RECORDS SUPPLIED:

##########

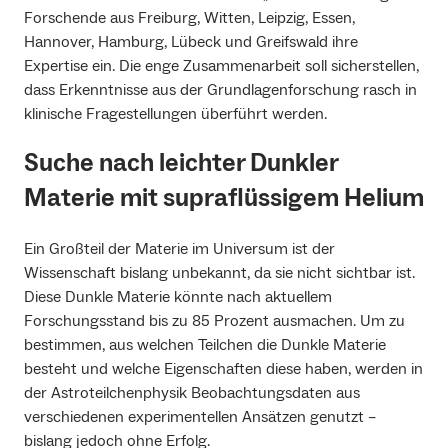
Forschende aus Freiburg, Witten, Leipzig, Essen,
Hannover, Hamburg, Lübeck und Greifswald ihre
Expertise ein. Die enge Zusammenarbeit soll sicherstellen,
dass Erkenntnisse aus der Grundlagenforschung rasch in
klinische Fragestellungen überführt werden.
Suche nach leichter Dunkler
Materie mit supraflüssigem Helium
Ein Großteil der Materie im Universum ist der
Wissenschaft bislang unbekannt, da sie nicht sichtbar ist.
Diese Dunkle Materie könnte nach aktuellem
Forschungsstand bis zu 85 Prozent ausmachen. Um zu
bestimmen, aus welchen Teilchen die Dunkle Materie
besteht und welche Eigenschaften diese haben, werden in
der Astroteilchenphysik Beobachtungsdaten aus
verschiedenen experimentellen Ansätzen genutzt –
bislang jedoch ohne Erfolg.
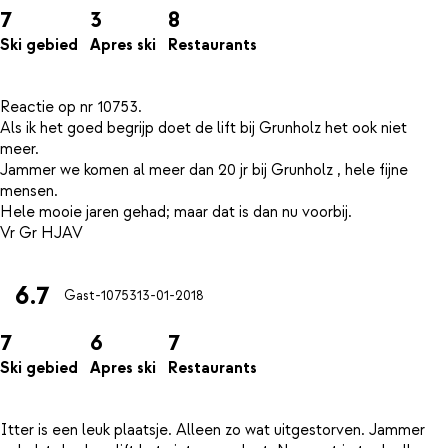
7
3
8
Ski gebied
Apres ski
Restaurants
Reactie op nr 10753.
Als ik het goed begrijp doet de lift bij Grunholz het ook niet
meer.
Jammer we komen al meer dan 20 jr bij Grunholz , hele fijne
mensen.
Hele mooie jaren gehad; maar dat is dan nu voorbij.
6.7
Gast-10753
13-01-2018
7
6
7
Ski gebied
Apres ski
Restaurants
Itter is een leuk plaatsje. Alleen zo wat uitgestorven. Jammer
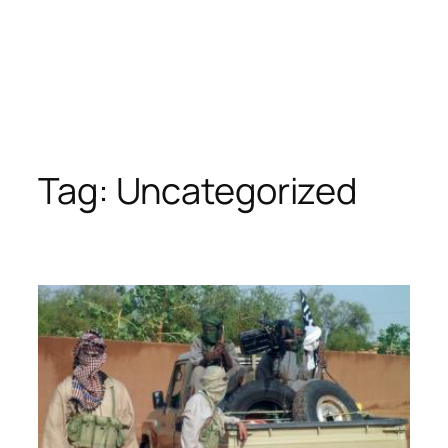
Tag:
Uncategorized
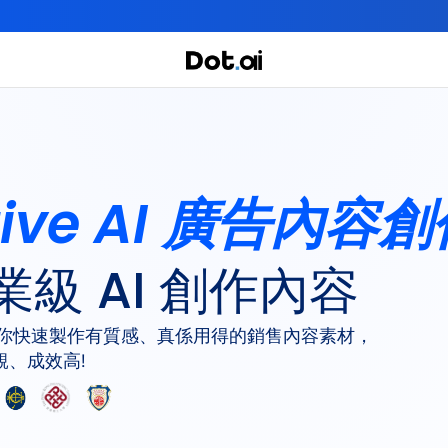
全年實體+網上任你學！立即報名
實用課程
主題課程
ative AI 廣告內容
我們有三大課程
級 AI 創作內容
驗，幫你快速製作有質感、真係用得的銷售內容素材，
得靚、成效高!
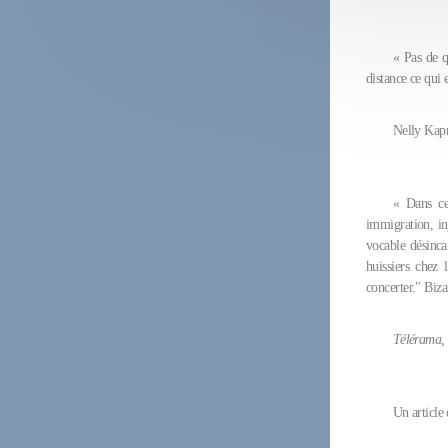
« Pas de q
distance ce qui 
Nelly Kapr
« Dans ce
immigration, in
vocable désinca
huissiers chez 
concerter." Biza
Télérama,
Un article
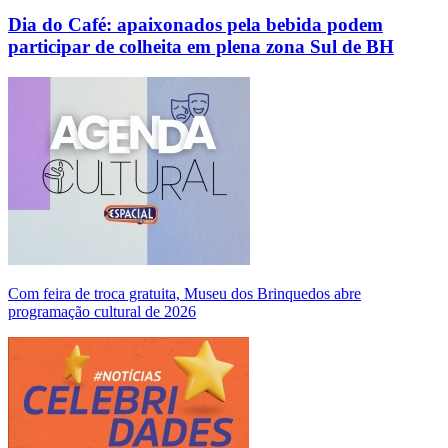
Dia do Café: apaixonados pela bebida podem
participar de colheita em plena zona Sul de BH
Com feira de troca gratuita, Museu dos Brinquedos abre
programação cultural de 2026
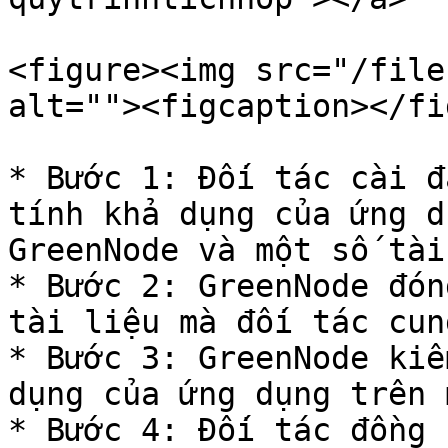
<figure><img src="/file
alt=""><figcaption></fi
* Bước 1: Đối tác cài đ
tính khả dụng của ứng d
GreenNode và một số tài
* Bước 2: GreenNode đón
tài liệu mà đối tác cun
* Bước 3: GreenNode kiể
dụng của ứng dụng trên 
* Bước 4: Đối tác đồng 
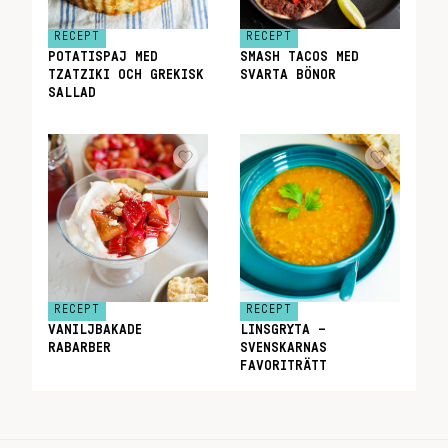
RECEPT
RECEPT
POTATISPAJ MED
SMASH TACOS MED
TZATZIKI OCH GREKISK
SVARTA BÖNOR
SALLAD
RECEPT
RECEPT
VANILJBAKADE
LINSGRYTA –
RABARBER
SVENSKARNAS
FAVORITRÄTT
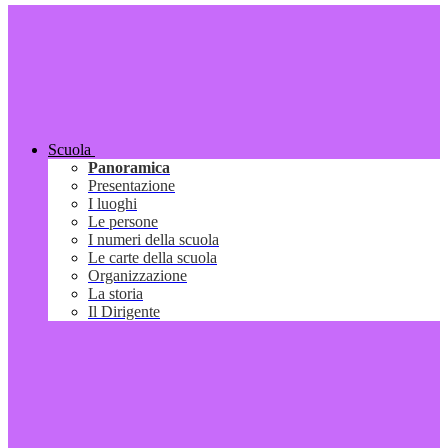
Scuola
Panoramica
Presentazione
I luoghi
Le persone
I numeri della scuola
Le carte della scuola
Organizzazione
La storia
Il Dirigente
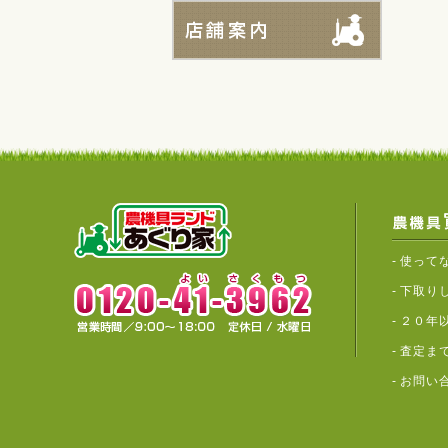
-
使って
-
下取り
-
２０年
-
査定ま
-
お問い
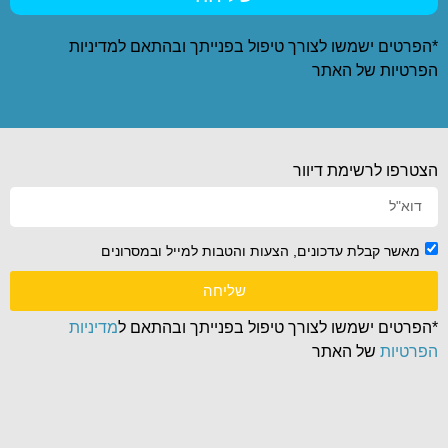
*הפרטים ישמשו לצורך טיפול בפנייתך ובהתאם ל
מדיניות
הפרטיות
של האתר
הצטרפו לרשימת דיוור
מאשר קבלת עדכונים, הצעות והטבות למייל ובמסרונים
שליחה
*הפרטים ישמשו לצורך טיפול בפנייתך ובהתאם ל
מדיניות
הפרטיות
של האתר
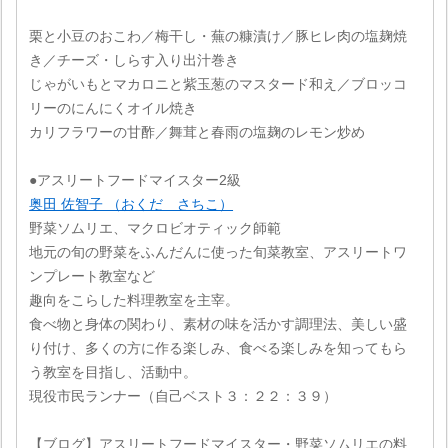
栗と小豆のおこわ／梅干し・蕪の糠漬け／豚ヒレ肉の塩麹焼
き／チーズ・しらす入り出汁巻き
じゃがいもとマカロニと紫玉葱のマスタード和え／ブロッコ
リーのにんにくオイル焼き
カリフラワーの甘酢／舞茸と春雨の塩麹のレモン炒め
●アスリートフードマイスター2級
奥田 佐智子 （おくだ さちこ）
野菜ソムリエ、マクロビオティック師範
地元の旬の野菜をふんだんに使った旬菜教室、アスリートワ
ンプレート教室など
趣向をこらした料理教室を主宰。
食べ物と身体の関わり、素材の味を活かす調理法、美しい盛
り付け、多くの方に作る楽しみ、食べる楽しみを知ってもら
う教室を目指し、活動中。
現役市民ランナー（自己ベスト３：２２：３９）
【ブログ】アスリートフードマイスター・野菜ソムリエの料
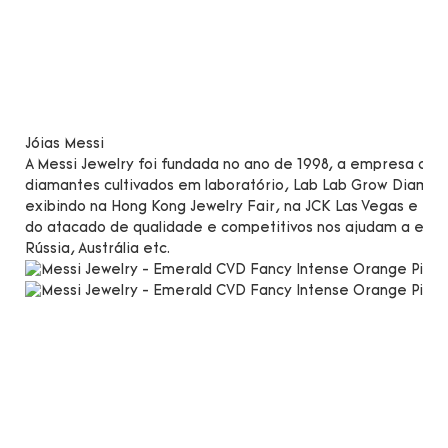
Jóias Messi
A Messi Jewelry foi fundada no ano de 1998, a empresa co
diamantes cultivados em laboratório, Lab Lab Grow Diamond
exibindo na Hong Kong Jewelry Fair, na JCK Las Vegas e in
do atacado de qualidade e competitivos nos ajudam a expa
Rússia, Austrália etc.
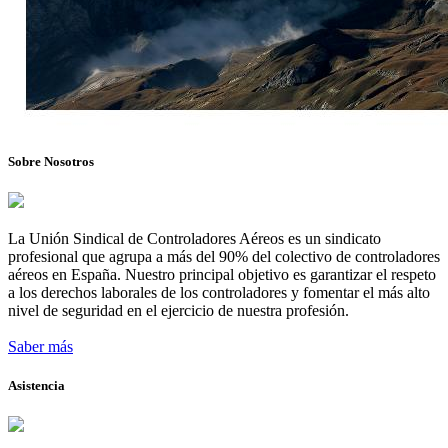
Sobre Nosotros
La Unión Sindical de Controladores Aéreos es un sindicato
profesional que agrupa a más del 90% del colectivo de controladores
aéreos en España. Nuestro principal objetivo es garantizar el respeto
a los derechos laborales de los controladores y fomentar el más alto
nivel de seguridad en el ejercicio de nuestra profesión.
Saber más
Asistencia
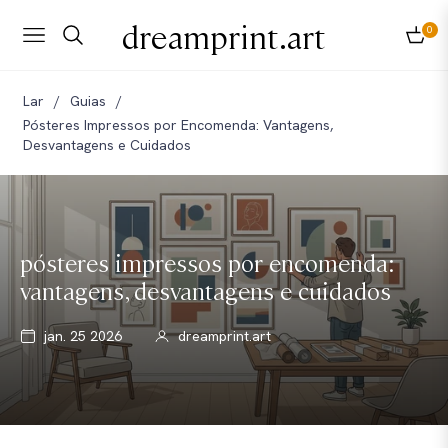
dreamprint.art
0
Navigation
Carri
Lar
/
Guias
/
Pósteres Impressos por Encomenda: Vantagens,
Desvantagens e Cuidados
pósteres impressos por encomenda:
vantagens, desvantagens e cuidados
jan. 25 2026
dreamprint.art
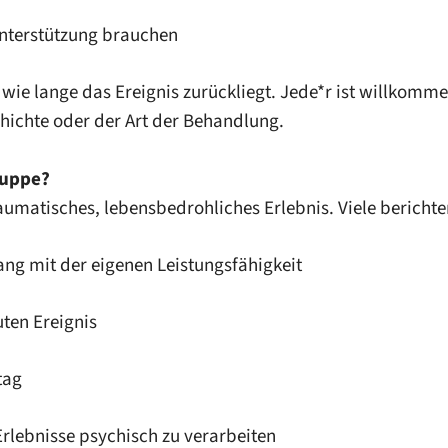
nterstützung brauchen
e, wie lange das Ereignis zurückliegt. Jede*r ist willkom
hichte oder der Art der Behandlung.
ruppe?
traumatisches, lebensbedrohliches Erlebnis. Viele berichte
 mit der eigenen Leistungsfähigkeit
en Ereignis
tag
lebnisse psychisch zu verarbeiten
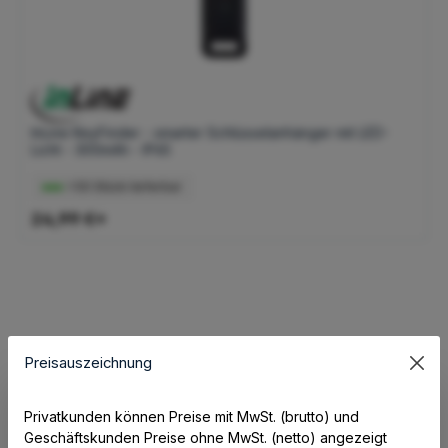
InLine KeyFinder - smarter Schlüsselanhänger mit LED-
Licht - 300mAh - IP65
>50 Stück lieferbar
24,99 €*
Preisauszeichnung
Privatkunden können Preise mit MwSt. (brutto) und
Leuchtmittel
Geschäftskunden Preise ohne MwSt. (netto) angezeigt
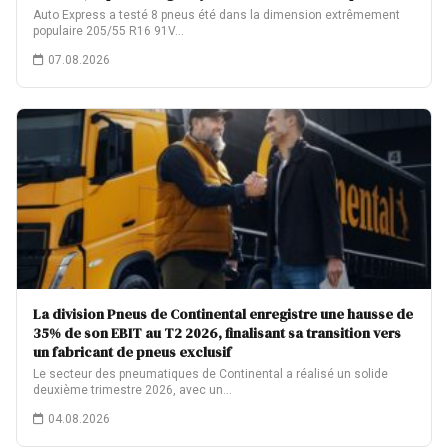
Auto Express a testé 8 pneus été dans la dimension extrêmement
populaire 205/55 R16 91V…
07.08.2026
La division Pneus de Continental enregistre une hausse de
35% de son EBIT au T2 2026, finalisant sa transition vers
un fabricant de pneus exclusif
Le secteur des pneumatiques de Continental a réalisé un solide
deuxième trimestre 2026, avec un…
04.08.2026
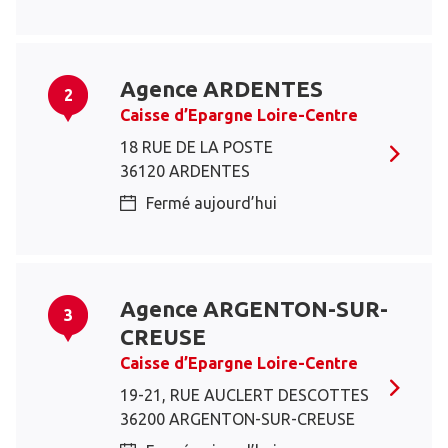
Agence ARDENTES
2
Caisse d’Epargne Loire-Centre
18 RUE DE LA POSTE
36120 ARDENTES
Fermé aujourd’hui
Agence ARGENTON-SUR-
3
CREUSE
Caisse d’Epargne Loire-Centre
19-21, RUE AUCLERT DESCOTTES
36200 ARGENTON-SUR-CREUSE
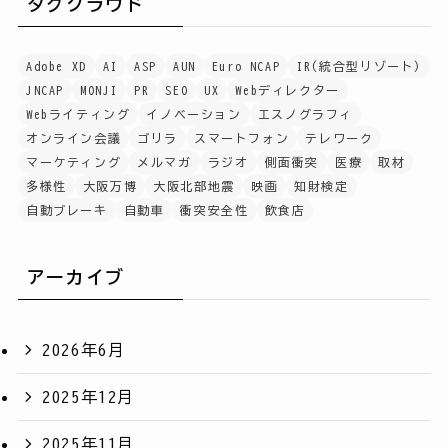
タグクラウド
Adobe XD
AI
ASP
AUN
Euro NCAP
IR(統合型リゾート)
JNCAP
MONJI
PR
SEO
UX
Webディレクター
Webライティング
イノベーション
エスノグラフィ
オンライン会議
ゴリラ
スマートフォン
テレワーク
マーケティング
メルマガ
ラジオ
側面衝突
医療
取材
多様性
大阪万博
大阪北部地震
映画
知財検定
自動ブレーキ
自動車
衝突安全性
飲食店
アーカイブ
2026年6月
2025年12月
2025年11月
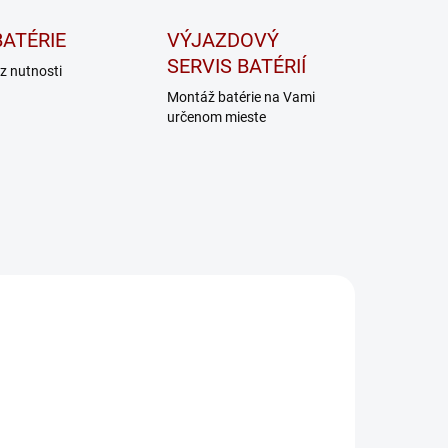
ATÉRIE
VÝJAZDOVÝ
SERVIS BATÉRIÍ
z nutnosti
Montáž batérie na Vami
určenom mieste
PB12/24
PB12
NA DOTAZ
NA DOTAZ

##########

WHAT TO DO:
What is needed is an exact repetition of every entry, without the pictures.

OUTPUT BELOW:
Forschende aus Freiburg, Witten, Leipzig, Essen,
Hannover, Hamburg, Lübeck und Greifswald ihre
Expertise ein. Die enge Zusammenarbeit soll sicherstellen,
dass Erkenntnisse aus der Grundlagenforschung rasch in
klinische Fragestellungen überführt werden.
Suche nach leichter Dunkler
Materie mit supraflüssigem Helium
Ein Großteil der Materie im Universum ist der
Wissenschaft bislang unbekannt, da sie nicht sichtbar ist.
Diese Dunkle Materie könnte nach aktuellem
Forschungsstand bis zu 85 Prozent ausmachen. Um zu
bestimmen, aus welchen Teilchen die Dunkle Materie
besteht und welche Eigenschaften diese haben, werden in
der Astroteilchenphysik Beobachtungsdaten aus
verschiedenen experimentellen Ansätzen genutzt –
bislang jedoch ohne Erfolg.
7
3
8
Ski gebied
Apres ski
Restaurants
Reactie op nr 10753.
Als ik het goed begrijp doet de lift bij Grunholz het ook niet
meer.
Jammer we komen al meer dan 20 jr bij Grunholz , hele fijne
mensen.
Hele mooie jaren gehad; maar dat is dan nu voorbij.
6.7
Gast-10753
13-01-2018
7
6
7
Ski gebied
Apres ski
Restaurants
Itter is een leuk plaatsje. Alleen zo wat uitgestorven. Jammer
Tag:
Uncategorized
全年實體+網上任你學！立即報名
實用課程
主題課程
ative AI 廣告內容
我們有三大課程
級 AI 創作內容
驗，幫你快速製作有質感、真係用得的銷售內容素材，
得靚、成效高!
« Pas de q
distance ce qui 
Nelly Kapr
« Dans ce
immigration, in
vocable désinca
huissiers chez 
concerter." Biza
Télérama,
Un article
Dia do Café: apaixonados pela bebida podem
participar de colheita em plena zona Sul de BH
Com feira de troca gratuita, Museu dos Brinquedos abre
programação cultural de 2026
<figure><img src="/file
alt=""><figcaption></fi
* Bước 1: Đối tác cài đ
tính khả dụng của ứng d
GreenNode và một số tài
* Bước 2: GreenNode đón
tài liệu mà đối tác cun
* Bước 3: GreenNode kiể
dụng của ứng dụng trên 
* Bước 4: Đối tác đồng 
RECEPT
RECEPT
POTATISPAJ MED
SMASH TACOS MED
TZATZIKI OCH GREKISK
SVARTA BÖNOR
SALLAD
RECEPT
RECEPT
VANILJBAKADE
LINSGRYTA –
RABARBER
SVENSKARNAS
FAVORITRÄTT
Scuola
Panoramica
Presentazione
I luoghi
Le persone
I numeri della scuola
Le carte della scuola
Organizzazione
La storia
Il Dirigente
-
使って
-
下取り
-
２０年
-
査定ま
-
お問い
*הפרטים ישמשו לצורך טיפול בפנייתך ובהתאם ל
מדיניות
הפרטיות
של האתר
הצטרפו לרשימת דיוור
מאשר קבלת עדכונים, הצעות והטבות למייל ובמסרונים
שליחה
*הפרטים ישמשו לצורך טיפול בפנייתך ובהתאם ל
מדיניות
הפרטיות
של האתר
栗と小豆のおこわ／梅干し・蕪の糠漬け／豚ヒレ肉の塩麹焼
き／チーズ・しらす入り出汁巻き
じゃがいもとマカロニと紫玉葱のマスタード和え／ブロッコ
リーのにんにくオイル焼き
カリフラワーの甘酢／舞茸と春雨の塩麹のレモン炒め
●アスリートフードマイスター2級
奥田 佐智子 （おくだ さちこ）
野菜ソムリエ、マクロビオティック師範
地元の旬の野菜をふんだんに使った旬菜教室、アスリートワ
ンプレート教室など
趣向をこらした料理教室を主宰。
食べ物と身体の関わり、素材の味を活かす調理法、美しい盛
り付け、多くの方に作る楽しみ、食べる楽しみを知ってもら
う教室を目指し、活動中。
現役市民ランナー（自己ベスト３：２２：３９）
【ブログ】アスリートフードマイスター・野菜ソムリエの料
Jóias Messi
A Messi Jewelry foi fundada no ano de 1998, a empresa co
diamantes cultivados em laboratório, Lab Lab Grow Diamond
exibindo na Hong Kong Jewelry Fair, na JCK Las Vegas e in
do atacado de qualidade e competitivos nos ajudam a expa
Rússia, Austrália etc.
Sobre Nosotros
La Unión Sindical de Controladores Aéreos es un sindicato
profesional que agrupa a más del 90% del colectivo de controladores
aéreos en España. Nuestro principal objetivo es garantizar el respeto
a los derechos laborales de los controladores y fomentar el más alto
nivel de seguridad en el ejercicio de nuestra profesión.
Saber más
Asistencia
dreamprint.art
0
Navigation
Carri
Lar
/
Guias
/
Pósteres Impressos por Encomenda: Vantagens,
Desvantagens e Cuidados
pósteres impressos por encomenda:
vantagens, desvantagens e cuidados
jan. 25 2026
dreamprint.art
nterstützung brauchen
e, wie lange das Ereignis zurückliegt. Jede*r ist willkom
hichte oder der Art der Behandlung.
ruppe?
traumatisches, lebensbedrohliches Erlebnis. Viele berichte
 mit der eigenen Leistungsfähigkeit
en Ereignis
tag
lebnisse psychisch zu verarbeiten
InLine KeyFinder - smarter Schlüsselanhänger mit LED-
Licht - 300mAh - IP65
>50 Stück lieferbar
24,99 €*
Preisauszeichnung
Privatkunden können Preise mit MwSt. (brutto) und
Leuchtmittel
Geschäftskunden Preise ohne MwSt. (netto) angezeigt
Auto Express a testé 8 pneus été dans la dimension extrêmement
populaire 205/55 R16 91V…
07.08.2026
La division Pneus de Continental enregistre une hausse de
35% de son EBIT au T2 2026, finalisant sa transition vers
un fabricant de pneus exclusif
Le secteur des pneumatiques de Continental a réalisé un solide
deuxième trimestre 2026, avec un…
04.08.2026
Agence ARDENTES
2
Caisse d’Epargne Loire-Centre
18 RUE DE LA POSTE
36120 ARDENTES
Fermé aujourd’hui
Agence ARGENTON-SUR-
3
CREUSE
Caisse d’Epargne Loire-Centre
19-21, RUE AUCLERT DESCOTTES
36200 ARGENTON-SUR-CREUSE
タグクラウド
Adobe XD
AI
ASP
AUN
Euro NCAP
IR(統合型リゾート)
JNCAP
MONJI
PR
SEO
UX
Webディレクター
Webライティング
イノベーション
エスノグラフィ
オンライン会議
ゴリラ
スマートフォン
テレワーク
マーケティング
メルマガ
ラジオ
側面衝突
医療
取材
多様性
大阪万博
大阪北部地震
映画
知財検定
自動ブレーキ
自動車
衝突安全性
飲食店
アーカイブ
2026年6月
2025年12月
2025年11月
ATÉRIE
VÝJAZDOVÝ
SERVIS BATÉRIÍ
z nutnosti
Montáž batérie na Vami
určenom mieste
PB12/24
PB12
NA DOTAZ
NA DOTAZ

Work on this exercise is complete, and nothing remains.